The effects of high concentrations of ionic liquid on GB1 protein structure and dynamics probed by high-resolution magic-angle-spinning NMR spectroscopy

Ionic liquids have great potential in biological applications and biocatalysis, as some ionic liquids can stabilize proteins and enhance enzyme activity, while others have the opposite effect. However, on the molecular level, probing ionic liquid interactions with proteins, especially in solutions containing high concentrations of ionic liquids, has been challenging. In the present work the ¹³C, ¹⁵N-enriched GB1 model protein was used to demonstrate applicability of high-resolution magic-angle-spinning (HR-MAS) NMR spectroscopy to investigate ionic liquid–protein interactions. Effect of an ionic liquid (1-butyl-3-methylimidazolium bromide, C₄-mim]Br) on GB1was studied over a wide range of the ionic liquid concentrations (0.6–3.5 M, which corresponds to 10–60% v/v).
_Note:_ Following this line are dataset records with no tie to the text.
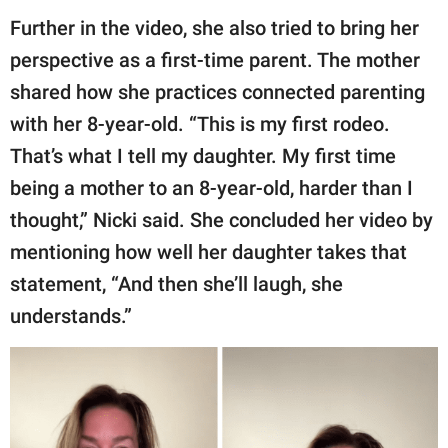
Further in the video, she also tried to bring her
perspective as a first-time parent. The mother
shared how she practices connected parenting
with her 8-year-old. “This is my first rodeo.
That’s what I tell my daughter. My first time
being a mother to an 8-year-old, harder than I
thought,” Nicki said. She concluded her video by
mentioning how well her daughter takes that
statement, “And then she’ll laugh, she
understands.”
Interactions between GB1 and C₄-mim]Br were observed from changes in the chemical shifts of the protein backbone as well as the changes in ¹⁵N ps-ns dynamics and rotational correlation times. Site-specific interactions between the protein and C₄-mim]Br were assigned using 3D methods under HR-MAS conditions. Thus, HR-MAS NMR is a viable tool that could aid in elucidation of molecular mechanisms of ionic liquid–protein interactions.